On aurait aimé plus de grinçant dans le traitement que le génial François Ozon allait faire de cette histoire (vraie).
Et pourtant le réalisateur, qu'on a connu comme le révélateur manipulateur et parfois pervers de travers et de mensonges familiaux, en reste ici au premier degré, et livre un film-hommage à son amie Emmanuèle Bernheim, d'un grand classicisme, dans le propos comme dans la forme, d'une grande sobriété et, dans sa pudeur, parfois d'une grande beauté.

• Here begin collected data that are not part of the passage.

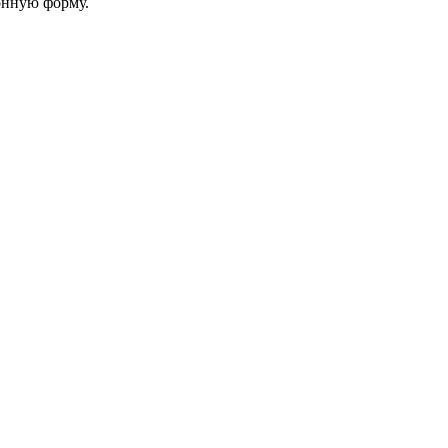
онную форму.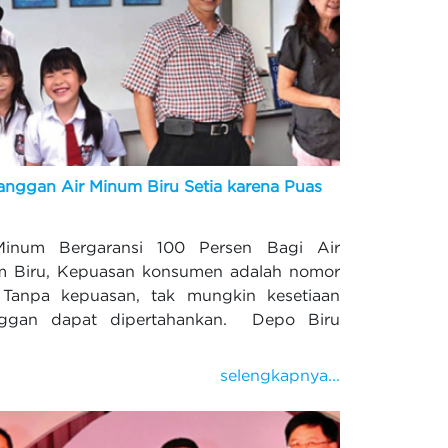
anggan Air Minum Biru Setia karena Puas
Minum Bergaransi 100 Persen Bagi Air
m Biru, Kepuasan konsumen adalah nomor
 Tanpa kepuasan, tak mungkin kesetiaan
nggan dapat dipertahankan. Depo Biru
.
selengkapnya...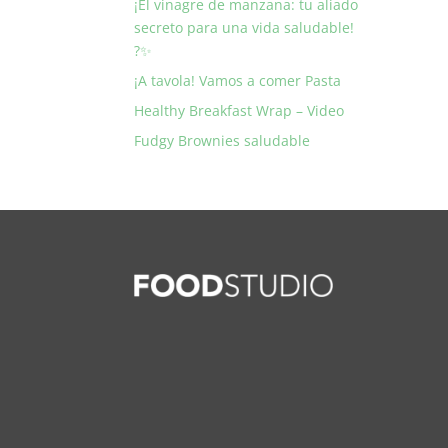
¡El vinagre de manzana: tu aliado
secreto para una vida saludable!
?✨
¡A tavola! Vamos a comer Pasta
Healthy Breakfast Wrap – Video
Fudgy Brownies saludable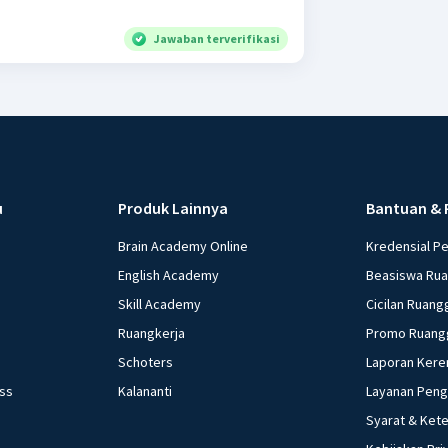
Jawaban terverifikasi
u
Produk Lainnya
Bantuan & 
Brain Academy Online
Kredensial P
English Academy
Beasiswa Ru
Skill Academy
Cicilan Ruang
Ruangkerja
Promo Ruang
Schoters
Laporan Kere
ess
Kalananti
Layanan Pen
Syarat & Ket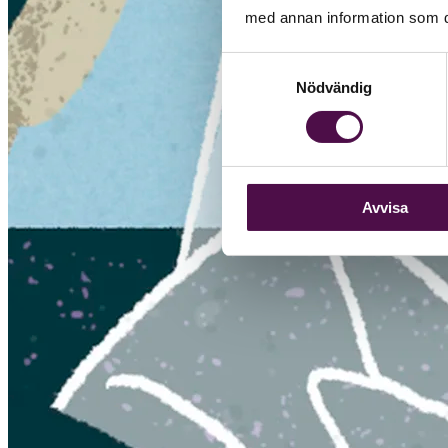
med annan information som du 
Samtyckesval
Nödvändig
Avvisa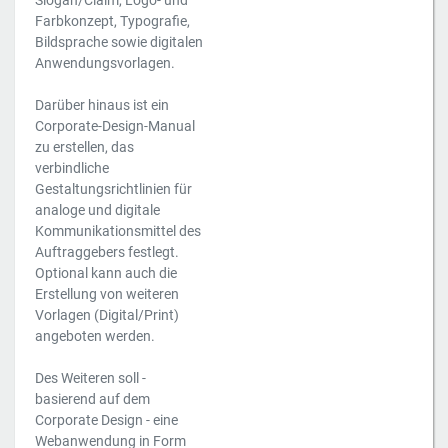
Slogan/Claim, Logo- und
Farbkonzept, Typografie,
Bildsprache sowie digitalen
Anwendungsvorlagen.
Darüber hinaus ist ein
Corporate-Design-Manual
zu erstellen, das
verbindliche
Gestaltungsrichtlinien für
analoge und digitale
Kommunikationsmittel des
Auftraggebers festlegt.
Optional kann auch die
Erstellung von weiteren
Vorlagen (Digital/Print)
angeboten werden.
Des Weiteren soll -
basierend auf dem
Corporate Design - eine
Webanwendung in Form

Le sujet politique, s'il est évoqué, n'a aucune portée dénonciatrice (a contrario du superbe Grâce à Dieu qui, dans son objectivité formelle, allait pourtant loin), l'humour apporté pour "détendre l'atmosphère" est parfois maladroit dans sa bouffonnerie (les scènes entre Eric Caravaca et André Dussollier peuvent même s'avérer gênantes), parfois grinçant dans sa méchanceté (Dussollier, en mauvais père désespéré mais pourtant aimant est assez remarquable de vulnérabilité autant que d'assurance), et l'interprétation générale (notamment des deux sœurs Marceau-Pailhas dont l'alchimie est criante de vérité) est de haut vol.
Si le film tient son rythme, intéresse, maintient une forme de suspens, et coche les cases du beau film sentimentaliste qui traite avec discrétion et retenue d'un sujet dur, on regrette vraiment qu'Ozon, surement trop touché personnellement par le sujet (Emmanuèle Bernheim, emportée depuis par un cancer foudroyant, était son amie), n'aille pas plus loin, semblant ne pas oser ce qu'il ose pourtant dans ses films précédents.
Un Ozon mineur donc, que l'on ne verra pas tant pour son réalisateur et sa mise en scène sommaire, précipitée, mais bien plus pour son puissant trio d'acteurs.